Being a philosopher

There’s an old joke that goes something like this:

The physics department at a university has just asked for more funding in order to pay for larger labs, more equipment, and more computers. The dean is aghast at the costs in the budget and replies, “Why can’t you be more like the mathematics department? All they need is pens, paper, and waste baskets! Or better yet, the philosophy department. All they need is pens and paper.”

This joke used to bother me, because it makes fun of philosophy, and I’m a philosopher. I would say, “I’ve thrown tons of things into the waste basket!”

One of the difficulties about calling yourself a philosopher, or calling yourself anything, is that by doing so, you bind yourself to what being a philosopher entails.

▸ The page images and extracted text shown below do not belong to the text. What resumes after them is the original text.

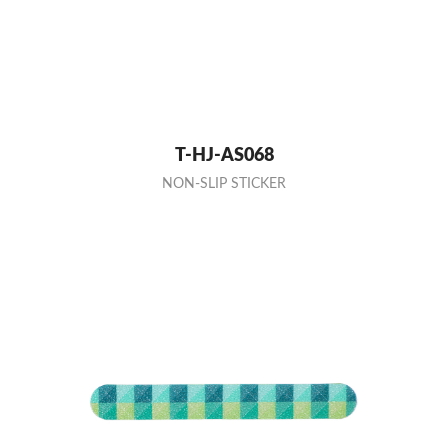
T-HJ-AS068
NON-SLIP STICKER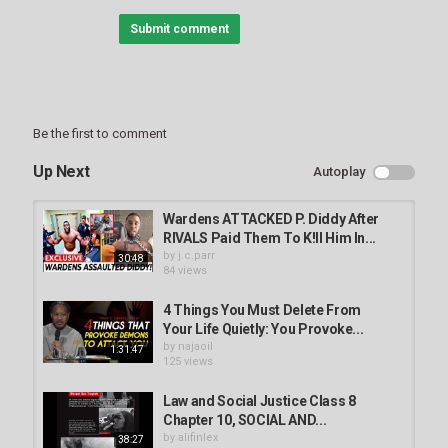
Submit comment
Be the first to comment
Up Next
Autoplay
Wardens ATTACKED P. Diddy After
RIVALS Paid Them To K!ll Him In...
by
j.c.parr
30:48
84 views
4 Things You Must Delete From
Your Life Quietly: You Provoke...
by
najaoil
1:31:47
125 views
Law and Social Justice Class 8
Chapter 10, SOCIAL AND...
by
alifinlex
38:27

In one of his essays, Paul Graham writes that we should try to keep our identities small, because when something becomes part of our identity, we stop having useful conversations about it. He points to religion and politics as examples. Religious and political affiliations often form core aspects of our identities, but religion and politics are the areas of discussion where we have our most violent and unproductive disagreements.

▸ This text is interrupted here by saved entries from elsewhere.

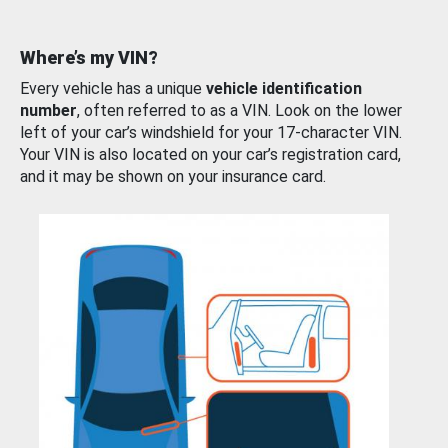
Where’s my VIN?
Every vehicle has a unique
vehicle identification
number
, often referred to as a VIN. Look on the lower
left of your car’s windshield for your 17-character VIN.
Your VIN is also located on your car’s registration card,
and it may be shown on your insurance card.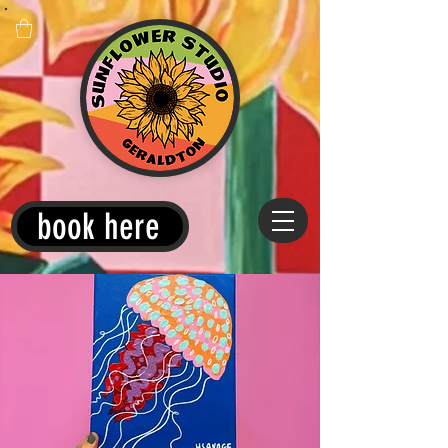
book here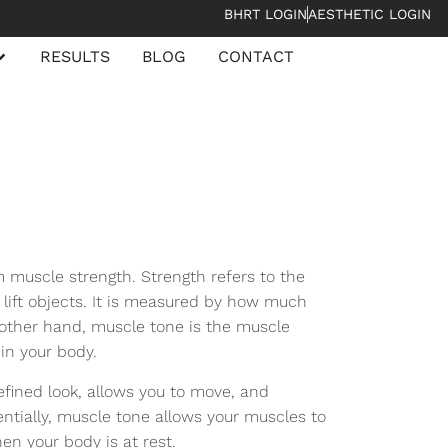
BHRT LOGIN
AESTHETIC LOGIN
RESULTS
BLOG
CONTACT
m muscle strength. Strength refers to the
 lift objects. It is measured by how much
 other hand, muscle tone is the muscle
 in your body.
efined look, allows you to move, and
ntially, muscle tone allows your muscles to
en your body is at rest.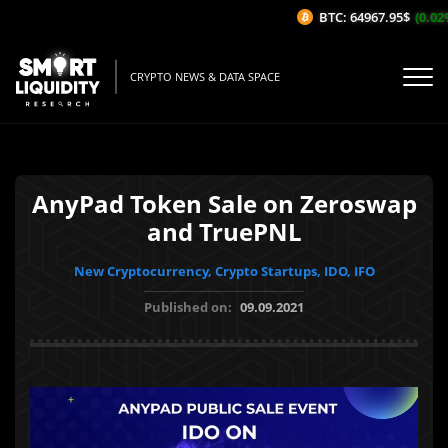
BTC: 64967.95$
(0.02%/
CRYPTO NEWS & DATA SPACE
AnyPad Token Sale on Zeroswap
and TruePNL
New Cryptocurrency, Crypto Startups, IDO, IFO
Published on:
09.09.2021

Paul Graham points to a possible exception in a footnote: that of calling oneself a scientist. A scientist isn’t committed necessarily to any particular theory, like Darwinism, in the same way that a creationist would be committed to their theory. A scientist is committed more to a methodology, to follow where the evidence leads. Since a scientist is committed to evidence more than to their privately held theories, they will be open to evidence to the contrary.

In this respect, thinking of yourself as a philosopher may even be better than thinking of yourself as a scientist, because there’s actually much less agreement among philosophers on standard philosophical questions than there is among scientists on standard scientific questions. There was a survey among professional philosophers done in 2009, and the claim that received the greatest agreement was the one stating that there is an external world. That agreement was only about 82%.

That is a remarkably low consensus. Just compare this to the fact that 97% of climate change scientists believe that humans are causing global warming. In other words, philosophers are, on the whole, much less confident that there is a real world than climate change scientists are that humans are causing global warming.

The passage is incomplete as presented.